Now some New England governors are exploiting anxiety over energy supplies and prices this winter to push for open-ended waivers to Jones Act requirements. 

According to news sources, the general manager of a Massachusetts electric utility told customers earlier this month that the electric grid has been deteriorating for years, and if New England experiences “an extended cold snap, there is a high probability of rolling blackouts” because “this year is even worse.” In July, six New England governors sent a letter to Energy Secretary Jennifer Granholm requesting that the Biden administration “work with the New England states to alleviate the unique fuel challenges that the region faces, including beginning to explore the conditions under which it might be appropriate to suspend the Jones Act for the delivery of LNG for a portion or all of the winter of 2022-2023.”

Let’s get one thing out of the way: the Jones Act has nothing to do with high energy and heating oil prices in New England. Those are the direct results of many factors, some beyond the control of either the New England states or the U.S. government. U.S. refineries downsized their capacity during the COVID lockdowns and have not yet fully ramped up again. The East Coast has not fully replaced the loss of refinery capacity when a major Philadelphia refinery, with a capacity of 335,000 barrels per day, closed in 2019 after a devastating fire. That closure alone reduced total U.S. refining capacity by 2 percent.
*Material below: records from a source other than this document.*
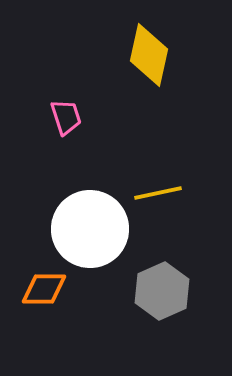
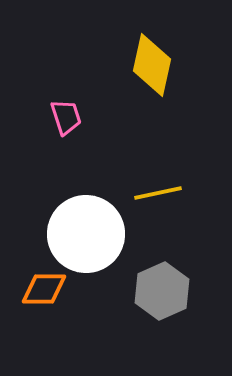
yellow diamond: moved 3 px right, 10 px down
white circle: moved 4 px left, 5 px down
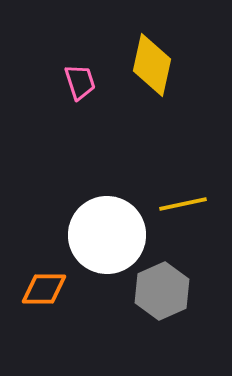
pink trapezoid: moved 14 px right, 35 px up
yellow line: moved 25 px right, 11 px down
white circle: moved 21 px right, 1 px down
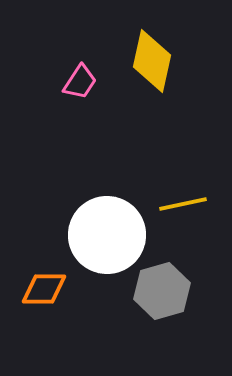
yellow diamond: moved 4 px up
pink trapezoid: rotated 51 degrees clockwise
gray hexagon: rotated 8 degrees clockwise
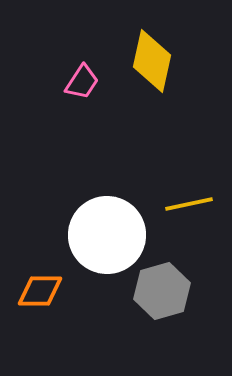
pink trapezoid: moved 2 px right
yellow line: moved 6 px right
orange diamond: moved 4 px left, 2 px down
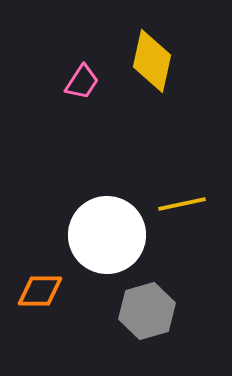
yellow line: moved 7 px left
gray hexagon: moved 15 px left, 20 px down
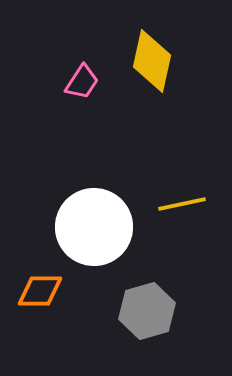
white circle: moved 13 px left, 8 px up
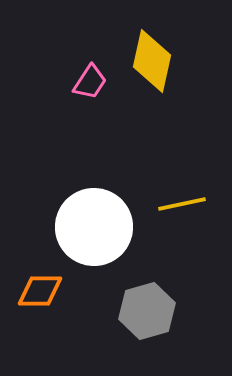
pink trapezoid: moved 8 px right
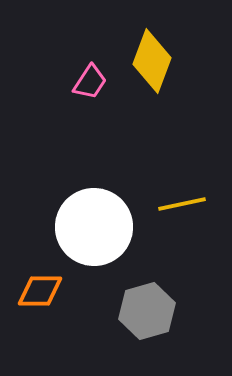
yellow diamond: rotated 8 degrees clockwise
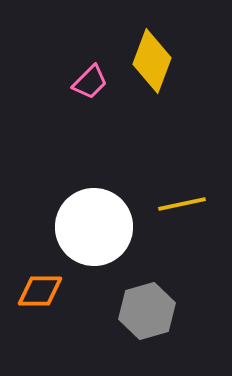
pink trapezoid: rotated 12 degrees clockwise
And now that refineries are increasing capacity, more demand from Europe is driving up prices. 

Among these other factors, though, are policies pushed for years by New England states themselves, especially opposition to oil and gas pipelines and anti-carbon initiatives that have resulted in higher electricity and energy costs. New England is at the terminus of pipeline systems, which is already a physical constraint, and opposition to new pipelines hasn’t helped. The low density of pipelines means that the region imports some of its heating oil and natural gas by sea. Pipelines are the cheapest method of oil and gas transportation, so relying on imports by sea is always going to raise prices. The region is disproportionately exposed to the volatility of international oil and gas spot markets. The U.S. as a whole relies on natural gas for about 39 percent of its heating, but it’s more like 53 percent in New England. Russia’s invasion of Ukraine and the resulting disruption to energy markets only worsened the picture. A New Hampshire newspaper, warning its readers that ratepayers could see their heating costs double this winter, said, “Blame the energy markets.” Jones Act waivers can’t do anything about those. 

A November 29 letter sent to New England governors by Ku’uhaku Park, president of America’s Maritime Partnership, calls their arguments “flatly wrong” and expresses surprise at the request, “given that your states rank among the top U.S. states in per capita domestic maritime industry jobs.” Park points out that “neither maritime transportation in general nor the Jones Act in particular is the problem, and a waiver of the Jones Act will not reduce energy prices in your states. The real cause of the high energy prices is the lack of natural gas pipelines, the most efficient form of transportation for gas within and into New England; the lack of LNG storage capacity in New England, making long-term energy preparation impossible; inadequate LNG receiving facilities and other infrastructure in New England; and the region’s risky reliance on short term ‘spot market’ LNG purchases, which are more expensive, not long-term contracts traditionally employed by other LNG buyers.”

The Jones Act is not to blame for the flawed energy policies of the New England states, a waiver will not address them, and the short-sighted scapegoating of the maritime industry does not serve the populations of those states.